[Page-level text extractions]
--- START ---

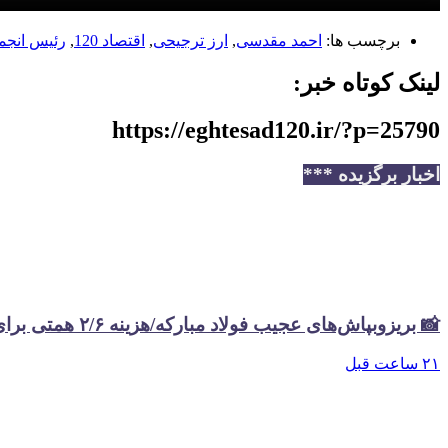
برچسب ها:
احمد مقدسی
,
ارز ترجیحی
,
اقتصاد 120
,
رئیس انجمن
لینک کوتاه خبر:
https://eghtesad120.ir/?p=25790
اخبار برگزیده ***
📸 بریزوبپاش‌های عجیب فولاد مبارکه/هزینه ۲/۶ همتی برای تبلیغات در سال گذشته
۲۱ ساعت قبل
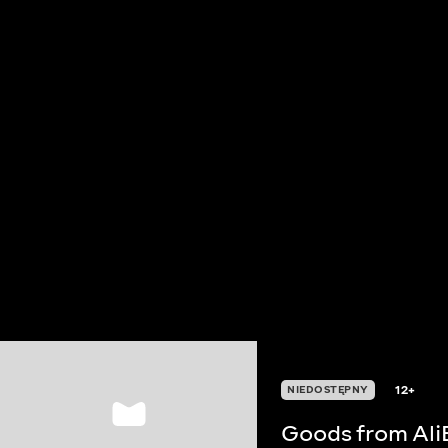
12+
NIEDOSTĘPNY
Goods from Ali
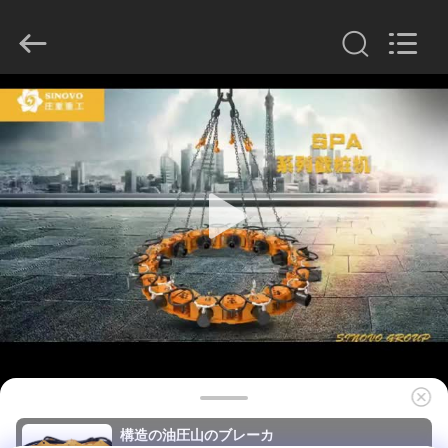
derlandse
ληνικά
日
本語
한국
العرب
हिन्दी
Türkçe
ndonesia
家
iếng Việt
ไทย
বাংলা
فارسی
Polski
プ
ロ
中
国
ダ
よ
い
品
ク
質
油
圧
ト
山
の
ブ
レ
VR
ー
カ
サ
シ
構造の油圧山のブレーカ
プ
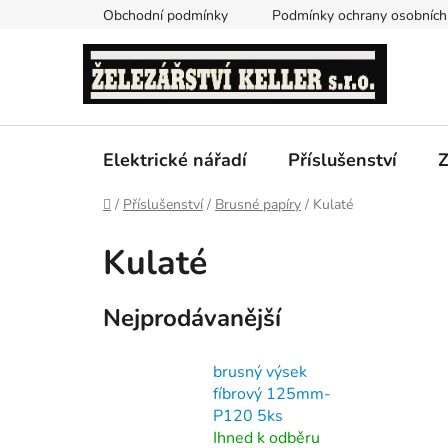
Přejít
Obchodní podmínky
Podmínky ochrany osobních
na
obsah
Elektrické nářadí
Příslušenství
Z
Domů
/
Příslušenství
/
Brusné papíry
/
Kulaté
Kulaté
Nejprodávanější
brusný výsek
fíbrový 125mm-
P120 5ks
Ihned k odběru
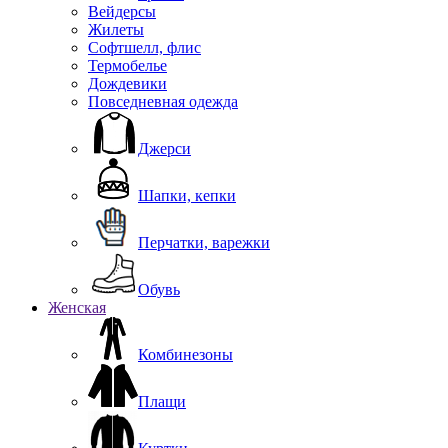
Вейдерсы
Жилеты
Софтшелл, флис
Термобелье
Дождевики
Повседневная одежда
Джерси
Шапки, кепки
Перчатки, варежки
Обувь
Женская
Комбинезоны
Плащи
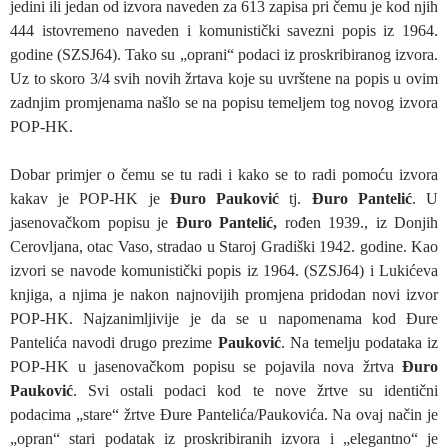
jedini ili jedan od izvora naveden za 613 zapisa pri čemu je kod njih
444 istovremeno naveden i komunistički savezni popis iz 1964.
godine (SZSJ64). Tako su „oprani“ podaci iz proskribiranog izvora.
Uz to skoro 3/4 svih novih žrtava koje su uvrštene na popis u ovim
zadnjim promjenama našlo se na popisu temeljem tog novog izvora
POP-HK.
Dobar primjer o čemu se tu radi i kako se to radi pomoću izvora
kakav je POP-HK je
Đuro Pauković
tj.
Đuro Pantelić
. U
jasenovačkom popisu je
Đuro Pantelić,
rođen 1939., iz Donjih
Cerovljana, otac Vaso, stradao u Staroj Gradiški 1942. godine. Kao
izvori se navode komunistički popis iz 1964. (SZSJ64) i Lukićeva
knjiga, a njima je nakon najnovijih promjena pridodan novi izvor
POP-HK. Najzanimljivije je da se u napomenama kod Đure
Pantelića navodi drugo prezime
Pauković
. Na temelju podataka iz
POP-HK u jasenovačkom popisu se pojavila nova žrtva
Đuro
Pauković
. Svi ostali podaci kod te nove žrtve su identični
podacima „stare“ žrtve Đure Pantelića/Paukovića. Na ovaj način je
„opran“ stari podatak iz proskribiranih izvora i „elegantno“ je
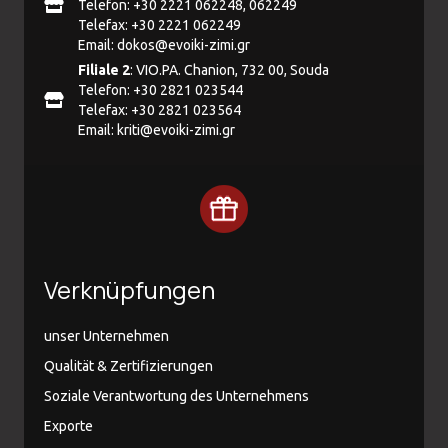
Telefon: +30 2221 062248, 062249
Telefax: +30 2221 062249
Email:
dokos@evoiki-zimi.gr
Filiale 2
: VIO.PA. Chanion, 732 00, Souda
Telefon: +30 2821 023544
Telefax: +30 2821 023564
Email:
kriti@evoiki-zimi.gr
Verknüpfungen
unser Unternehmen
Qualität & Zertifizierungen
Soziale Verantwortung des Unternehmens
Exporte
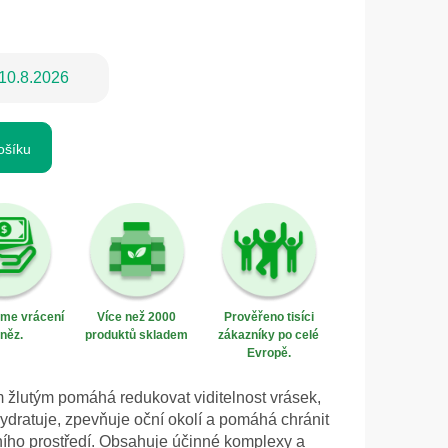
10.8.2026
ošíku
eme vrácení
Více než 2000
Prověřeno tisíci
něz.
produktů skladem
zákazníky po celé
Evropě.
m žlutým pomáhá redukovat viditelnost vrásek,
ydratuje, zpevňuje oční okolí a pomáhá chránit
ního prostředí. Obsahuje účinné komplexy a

--- END ---
--- START ---

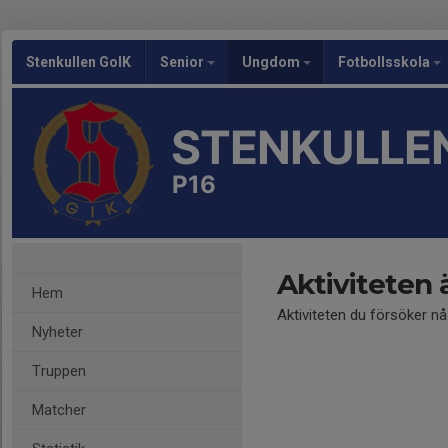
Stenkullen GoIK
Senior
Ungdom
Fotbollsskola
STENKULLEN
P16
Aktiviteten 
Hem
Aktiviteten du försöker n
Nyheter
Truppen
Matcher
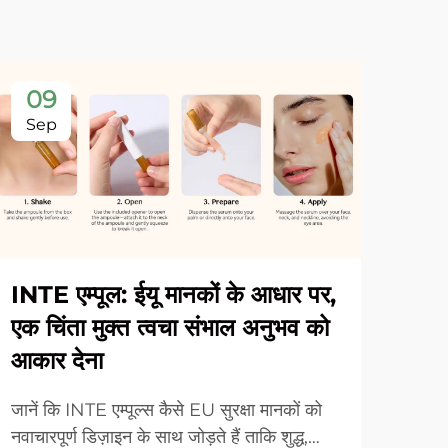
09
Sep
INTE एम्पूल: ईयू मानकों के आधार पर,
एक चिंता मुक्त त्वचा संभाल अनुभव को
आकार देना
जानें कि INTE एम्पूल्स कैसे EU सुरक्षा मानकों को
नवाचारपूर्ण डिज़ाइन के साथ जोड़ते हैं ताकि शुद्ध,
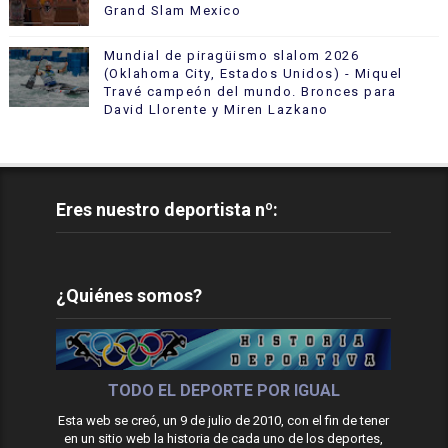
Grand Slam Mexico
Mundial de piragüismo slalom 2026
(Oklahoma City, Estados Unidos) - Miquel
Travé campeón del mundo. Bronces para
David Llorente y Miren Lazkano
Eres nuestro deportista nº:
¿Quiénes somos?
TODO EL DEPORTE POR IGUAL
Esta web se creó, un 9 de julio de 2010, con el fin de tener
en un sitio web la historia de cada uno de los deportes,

--- END ---

Word for word, restate the lines above from the one with "Комбинезоны" through the one with "jasenovačkom popisu je", keeping both ends and dropping the pictures.

Комбинезоны
Плащи
jedini ili jedan od izvora naveden za 613 zapisa pri čemu je kod njih
444 istovremeno naveden i komunistički savezni popis iz 1964.
godine (SZSJ64). Tako su „oprani“ podaci iz proskribiranog izvora.
Uz to skoro 3/4 svih novih žrtava koje su uvrštene na popis u ovim
zadnjim promjenama našlo se na popisu temeljem tog novog izvora
POP-HK.
Dobar primjer o čemu se tu radi i kako se to radi pomoću izvora
kakav je POP-HK je
Đuro Pauković
tj.
Đuro Pantelić
. U
jasenovačkom popisu je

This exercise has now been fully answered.